#### DATA EXTRACTS
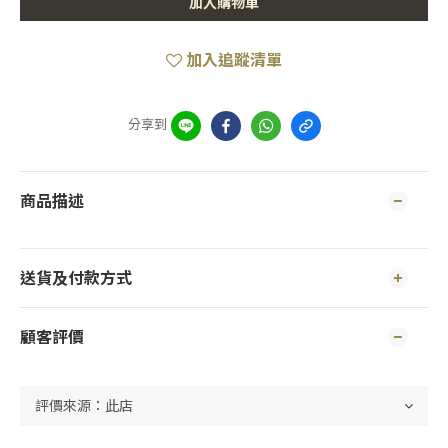
加入購物車
加入追蹤清單
分享到
商品描述
送貨及付款方式
顧客評價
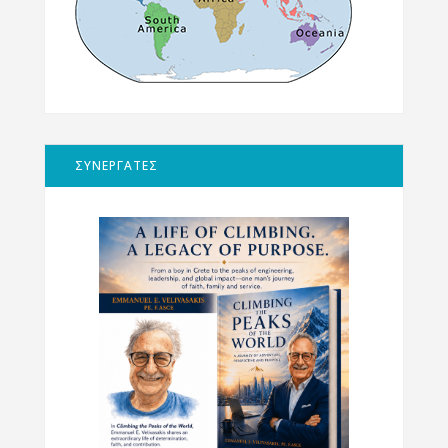
ΣΥΝΕΡΓΑΤΕΣ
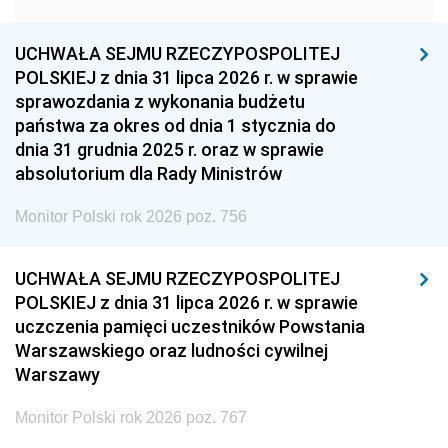
1957
1956
1955
UCHWAŁA SEJMU RZECZYPOSPOLITEJ
1954
1953
1952
POLSKIEJ z dnia 31 lipca 2026 r. w sprawie
1951
1950
1949
sprawozdania z wykonania budżetu
państwa za okres od dnia 1 stycznia do
1948
1947
1946
dnia 31 grudnia 2025 r. oraz w sprawie
1939
1938
1937
absolutorium dla Rady Ministrów
1936
1930
Monitor Polski rok 2026 poz. 756
UCHWAŁA SEJMU RZECZYPOSPOLITEJ
POLSKIEJ z dnia 31 lipca 2026 r. w sprawie
uczczenia pamięci uczestników Powstania
Warszawskiego oraz ludności cywilnej
Warszawy
Monitor Polski rok 2026 poz. 767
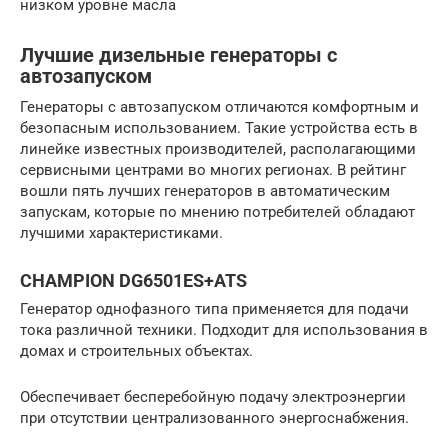
низком уровне масла
Лучшие дизельные генераторы с
автозапуском
Генераторы с автозапуском отличаются комфортным и
безопасным использованием. Такие устройства есть в
линейке известных производителей, располагающими
сервисными центрами во многих регионах. В рейтинг
вошли пять лучших генераторов в автоматическим
запускам, которые по мнению потребителей обладают
лучшими характеристиками.
CHAMPION DG6501ES+ATS
Генератор однофазного типа применяется для подачи
тока различной техники. Подходит для использования в
домах и строительных объектах.
Обеспечивает бесперебойную подачу электроэнергии
при отсутствии централизованного энергоснабжения.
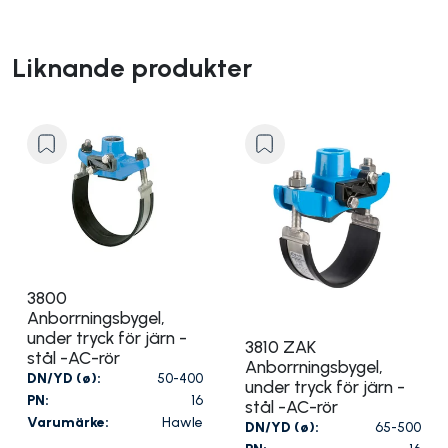
Liknande produkter
3800
Anborrningsbygel,
under tryck för järn -
3810 ZAK
stål -AC-rör
Anborrningsbygel,
DN/YD (ø):
50-400
under tryck för järn -
PN:
16
stål -AC-rör
Varumärke:
Hawle
DN/YD (ø):
65-500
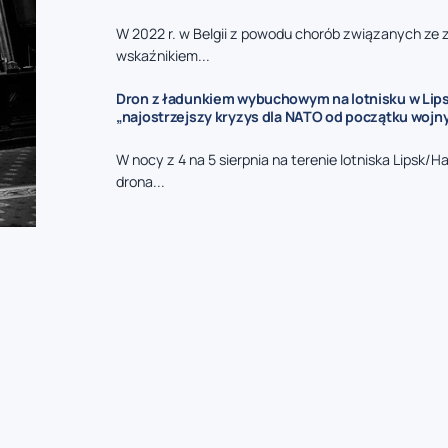
W 2022 r. w Belgii z powodu chorób związanych ze
wskaźnikiem...
Dron z ładunkiem wybuchowym na lotnisku w Lips
„najostrzejszy kryzys dla NATO od początku wojny
W nocy z 4 na 5 sierpnia na terenie lotniska Lipsk/H
drona...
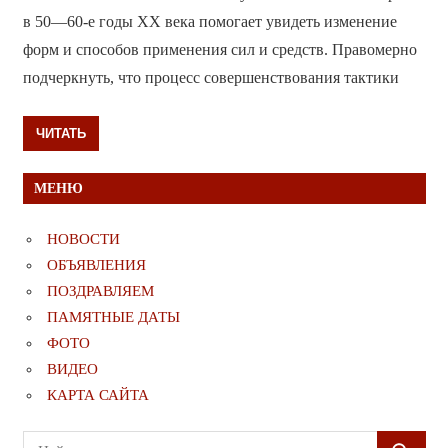
в 50—60-е годы ХХ века помогает увидеть изменение
форм и способов применения сил и средств. Правомерно
подчеркнуть, что процесс совершенствования тактики
ЧИТАТЬ
МЕНЮ
НОВОСТИ
ОБЪЯВЛЕНИЯ
ПОЗДРАВЛЯЕМ
ПАМЯТНЫЕ ДАТЫ
ФОТО
ВИДЕО
КАРТА САЙТА
Поиск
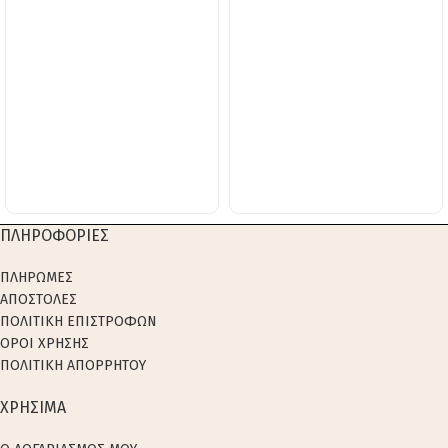
ΠΛΗΡΟΦΟΡΙΕΣ
ΠΛΗΡΩΜΕΣ
ΑΠΟΣΤΟΛΕΣ
ΠΟΛΙΤΙΚΗ ΕΠΙΣΤΡΟΦΩΝ
ΟΡΟΙ ΧΡΗΣΗΣ
ΠΟΛΙΤΙΚΗ ΑΠΟΡΡΗΤΟΥ
ΧΡΗΣΙΜΑ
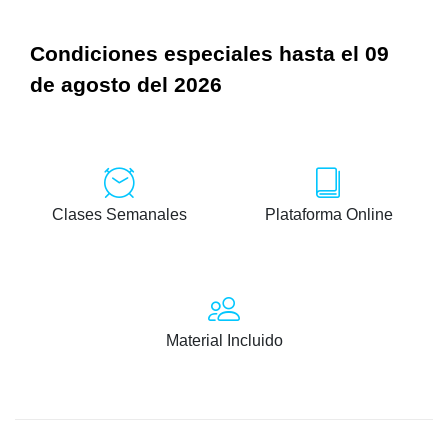
Condiciones especiales hasta el 09
de agosto del 2026
Clases Semanales
Plataforma Online
Material Incluido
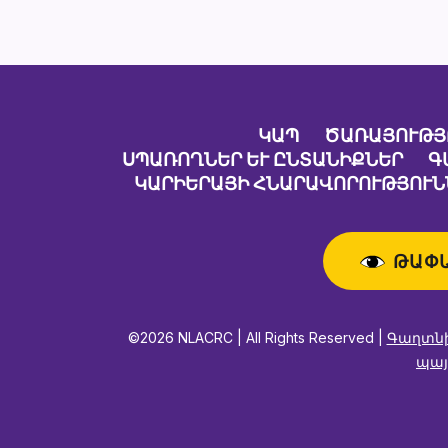
ԿԱՊ
ԾԱՌԱՅՈՒԹՅ
ՍՊԱՌՈՂՆԵՐ ԵՒ ԸՆՏԱՆԻՔՆԵՐ
Գ
ԿԱՐԻԵՐԱՅԻ ՀՆԱՐԱՎՈՐՈՒԹՅՈՒՆ
ԹԱՓ
©2026 NLACRC | All Rights Reserved |
Գաղտնի
պայ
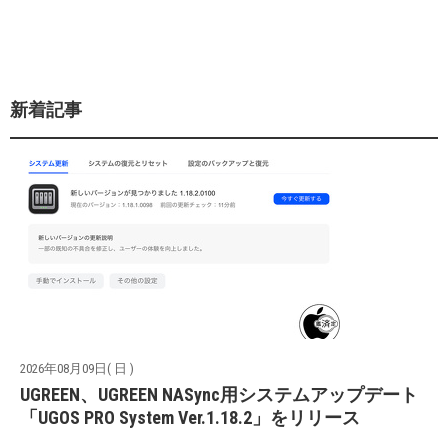
新着記事
2026年08月09日( 日 )
UGREEN、UGREEN NASync用システムアップデート
「UGOS PRO System Ver.1.18.2」をリリース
########
◆ WHAT YOU HAVE TO DO: Pictures aside, retype the material exactly.

◆ SOLUTION TO THIS PROBLEM:
加入購物車
加入追蹤清單
分享到
商品描述
送貨及付款方式
顧客評價
ΣΥΝΕΡΓΑΤΕΣ
1957
1956
1955
UCHWAŁA SEJMU RZECZYPOSPOLITEJ
1954
1953
1952
POLSKIEJ z dnia 31 lipca 2026 r. w sprawie
1951
1950
1949
sprawozdania z wykonania budżetu
państwa za okres od dnia 1 stycznia do
1948
1947
1946
dnia 31 grudnia 2025 r. oraz w sprawie
1939
1938
1937
absolutorium dla Rady Ministrów
1936
1930
Monitor Polski rok 2026 poz. 756
UCHWAŁA SEJMU RZECZYPOSPOLITEJ
POLSKIEJ z dnia 31 lipca 2026 r. w sprawie
uczczenia pamięci uczestników Powstania
Warszawskiego oraz ludności cywilnej
Warszawy
Monitor Polski rok 2026 poz. 767
низком уровне масла
Лучшие дизельные генераторы с
автозапуском
Генераторы с автозапуском отличаются комфортным и
безопасным использованием. Такие устройства есть в
линейке известных производителей, располагающими
сервисными центрами во многих регионах. В рейтинг
вошли пять лучших генераторов в автоматическим
запускам, которые по мнению потребителей обладают
лучшими характеристиками.
CHAMPION DG6501ES+ATS
Генератор однофазного типа применяется для подачи
тока различной техники. Подходит для использования в
домах и строительных объектах.
Обеспечивает бесперебойную подачу электроэнергии
при отсутствии централизованного энергоснабжения.
Liknande produkter
3800
Anborrningsbygel,
under tryck för järn -
3810 ZAK
stål -AC-rör
Anborrningsbygel,
DN/YD (ø):
50-400
under tryck för järn -
PN:
16
stål -AC-rör
Varumärke:
Hawle
DN/YD (ø):
65-500
W 2022 r. w Belgii z powodu chorób związanych ze
wskaźnikiem...
Dron z ładunkiem wybuchowym na lotnisku w Lips
„najostrzejszy kryzys dla NATO od początku wojny
W nocy z 4 na 5 sierpnia na terenie lotniska Lipsk/H
drona...
в 50—60-е годы ХХ века помогает увидеть изменение
форм и способов применения сил и средств. Правомерно
подчеркнуть, что процесс совершенствования тактики
ЧИТАТЬ
МЕНЮ
НОВОСТИ
ОБЪЯВЛЕНИЯ
ПОЗДРАВЛЯЕМ
ПАМЯТНЫЕ ДАТЫ
ФОТО
ВИДЕО
КАРТА САЙТА
Поиск
ΠΛΗΡΟΦΟΡΙΕΣ
ΠΛΗΡΩΜΕΣ
ΑΠΟΣΤΟΛΕΣ
ΠΟΛΙΤΙΚΗ ΕΠΙΣΤΡΟΦΩΝ
ΟΡΟΙ ΧΡΗΣΗΣ
ΠΟΛΙΤΙΚΗ ΑΠΟΡΡΗΤΟΥ
ΧΡΗΣΙΜΑ
Condiciones especiales hasta el 09
de agosto del 2026
Clases Semanales
Plataforma Online
Material Incluido
ԿԱՊ
ԾԱՌԱՅՈՒԹՅ
ՍՊԱՌՈՂՆԵՐ ԵՒ ԸՆՏԱՆԻՔՆԵՐ
Գ
ԿԱՐԻԵՐԱՅԻ ՀՆԱՐԱՎՈՐՈՒԹՅՈՒՆ
ԹԱՓ
©2026 NLACRC | All Rights Reserved |
Գաղտնի
պայ
新着記事
2026年08月09日( 日 )
UGREEN、UGREEN NASync用システムアップデート
「UGOS PRO System Ver.1.18.2」をリリース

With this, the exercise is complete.